Aliansa - Aerolineas Andinas
| IATA | ICAO | Call sign |
| - | - | — |
- Founded: 1989
- Commenced operations: 1995
- Hubs: Vanguardia Airport
- Fleet size: 4
- Headquarters: Vanguardia Airport
- Key people: Jorge Álvarez - The founder
- Website: www.aliansa.com.co

= Aliansa - Aerolineas Andinas =

Colombian airline

Aliansa – Aerolineas Andinas is a Colombian airline based at Vanguardia Airport. The airline was founded by Jorge Álvarez and his family on August 29, 1989, and commenced operations in 1995. Aliansa operates cargo, and passenger charter flights, mainly from Vanguardia Airport, and to the Amazon and eastern plains regions of Colombia. The airline serves approximately 95 percent of airports in Colombia.

==Fleet==
The following consists of the fleet of Aliansa – Aerolineas Andinas as of August 2020.

Aliansa fleet
| Aircraft | In service | Notes |
| Douglas DC-3 | 3 |  |
| Douglas DC-3TP | 1 |  |
| Total | 4 |  |  |

== Accidents and incidents ==
- On November 10, 1999, an Aliansa DC-3 with registration HK-2581 was found crashed in the area of La Montañita.

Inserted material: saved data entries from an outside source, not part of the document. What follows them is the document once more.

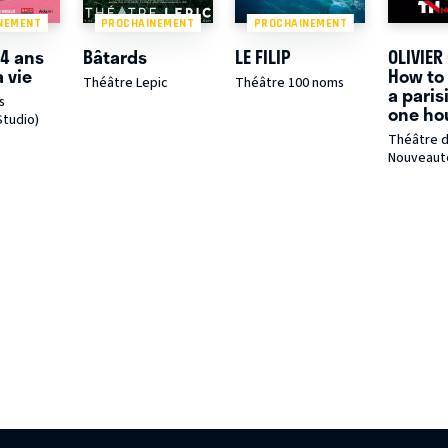
NEMENT
PROCHAINEMENT
PROCHAINEMENT
14 ans
Bâtards
LE FILIP
OLIVIER
 vie
How to
Théâtre Lepic
Théâtre 100 noms
a paris
s
one ho
Studio)
Théâtre 
Nouveaut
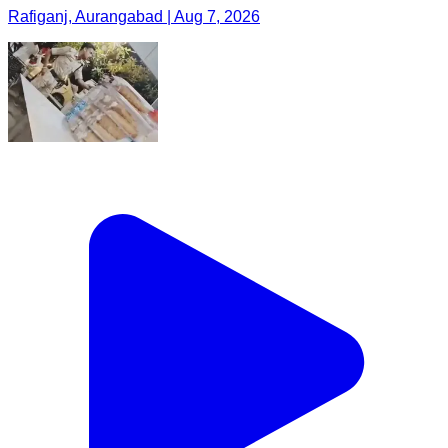
Rafiganj, Aurangabad | Aug 7, 2026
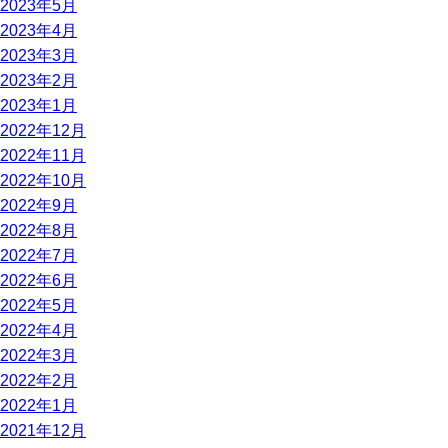
2023年5月
2023年4月
2023年3月
2023年2月
2023年1月
2022年12月
2022年11月
2022年10月
2022年9月
2022年8月
2022年7月
2022年6月
2022年5月
2022年4月
2022年3月
2022年2月
2022年1月
2021年12月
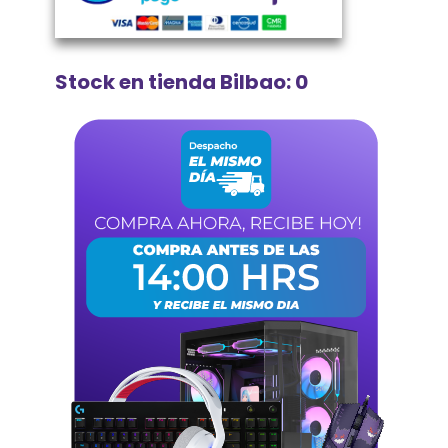
Stock en tienda Bilbao: 0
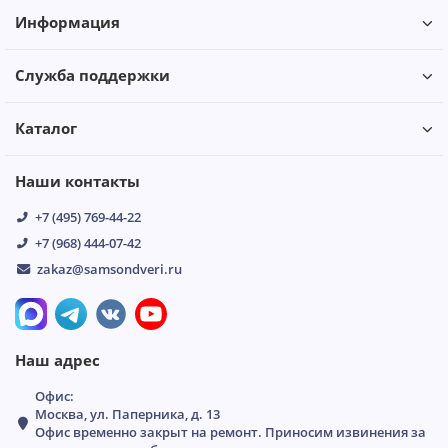
Информация
Служба поддержки
Каталог
Наши контакты
+7 (495) 769-44-22
+7 (968) 444-07-42
zakaz@samsondveri.ru
Наш адрес
Офис:
Москва, ул. Паперника, д. 13
Офис временно закрыт на ремонт. Приносим извинения за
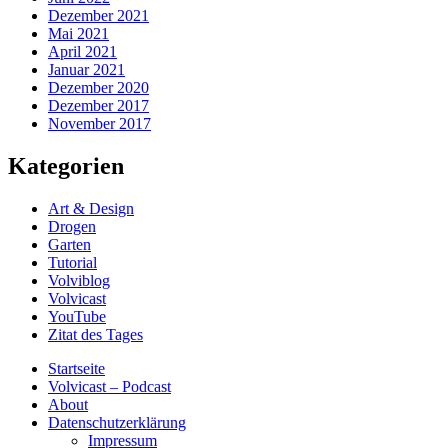
Dezember 2021
Mai 2021
April 2021
Januar 2021
Dezember 2020
Dezember 2017
November 2017
Kategorien
Art & Design
Drogen
Garten
Tutorial
Volviblog
Volvicast
YouTube
Zitat des Tages
Startseite
Volvicast – Podcast
About
Datenschutzerklärung
Impressum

It was determined the plane broke up in mid air because the wreckage of the plane was spread out over the span of 7.2 km.
- On March 18, 1999, an Aliansa DC-3 with registration HK-337 disappeared from the radar on a flight from Cúcuta to El Yopal. On April 12, 1999, the aircraft was located on the Radial 287 from Tame Airport, at 24.2 nautical miles. The wreckage distribution and the evidence of the intact shrubbery near the crash site pointing to the probable cause of the crash being a stall. There was extreme turbulence, and this is what most likely caused the plane to stall.
- On May 8, 2014, an Aliansa Airlines DC-3 with registration HK-4700 flew over more mountainous and large terrain. This led the plane to impact the forested side of a mountain at 6,500 feet. The aircraft was damaged beyond recognition.
- On February 28, 2021, an Aliansa Airlines DC-3 with registration HK-2006, performing a flight from Mitu to Monfort Vaupeson with 3 crew, suffered an accident while landing at Monfort. There were no injuries, the aircraft received substantial damage however.
- On July 8, 2021, an Aliansa Airlines DC-3 with registration HK-2820, was on a training flight originating at Villavicencio with three crew members on board crashed while flying over Guatiquia, killing everyone on board.